■ **WHAT IS BEING ASKED**
Search the entries for the word "Publié". Copy every line that holds it.

Records from a collection:
((

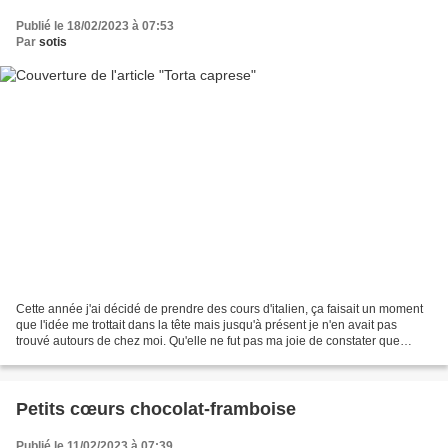
Publié le 18/02/2023 à 07:53
Par
sotis
Cette année j'ai décidé de prendre des cours d'italien, ça faisait un moment
que l'idée me trottait dans la tête mais jusqu'à présent je n'en avait pas
trouvé autours de chez moi. Qu'elle ne fut pas ma joie de constater que
l'organisme municipal, genre...
Petits cœurs chocolat-framboise
Publié le 11/02/2023 à 07:39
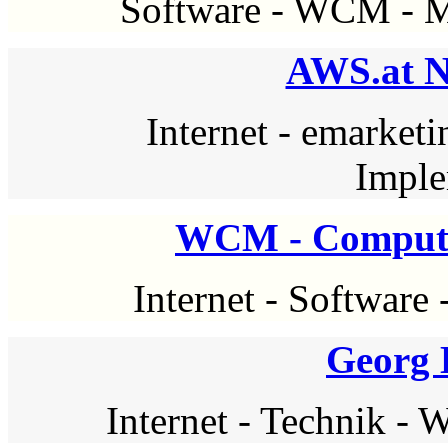
Software
-
WCM
-
M
AWS.at N
Internet
-
emarketi
Imple
WCM - Compute
Internet
-
Software
Georg 
Internet
-
Technik
-
W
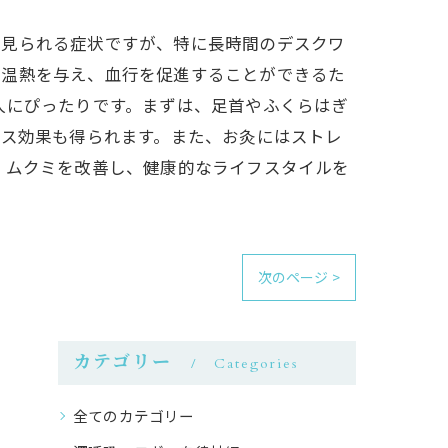
く見られる症状ですが、特に長時間のデスクワ
に温熱を与え、血行を促進することができるた
人にぴったりです。まずは、足首やふくらはぎ
クス効果も得られます。また、お灸にはストレ
、ムクミを改善し、健康的なライフスタイルを
次のページ >
カテゴリー
Categories
全てのカテゴリー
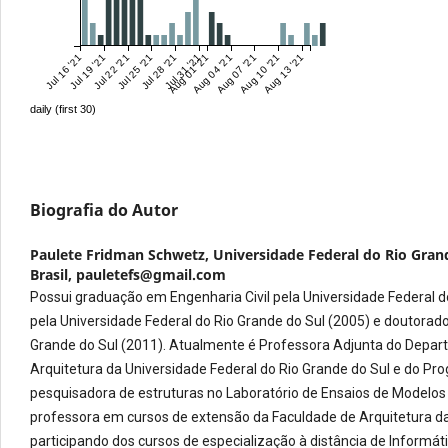
Jul 16 '21
Jul 19 '21
Jul 22 '21
Jul 25 '21
Jul 28 '21
Jul 31 '21
Aug 01 '21
Aug 04 '21
Aug 07 '21
Aug 10 '21
Aug 13 '21
daily (first 30)
Biografia do Autor
Paulete Fridman Schwetz,
Universidade Federal do Rio Grand
Brasil, pauletefs@gmail.com
Possui graduação em Engenharia Civil pela Universidade Federal d
pela Universidade Federal do Rio Grande do Sul (2005) e doutorado
Grande do Sul (2011). Atualmente é Professora Adjunta do Depar
Arquitetura da Universidade Federal do Rio Grande do Sul e do 
pesquisadora de estruturas no Laboratório de Ensaios de Modelo
professora em cursos de extensão da Faculdade de Arquitetura da
participando dos cursos de especialização à distância de Informá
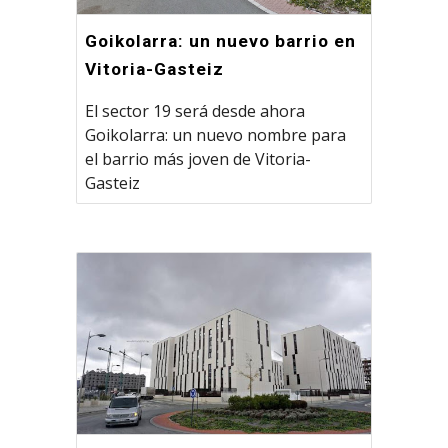
Goikolarra: un nuevo barrio en
Vitoria-Gasteiz
El sector 19 será desde ahora
Goikolarra: un nuevo nombre para
el barrio más joven de Vitoria-
Gasteiz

))

■ **EXPECTED ANSWER**
Publié le 18/02/2023 à 07:53
Publié le 11/02/2023 à 07:39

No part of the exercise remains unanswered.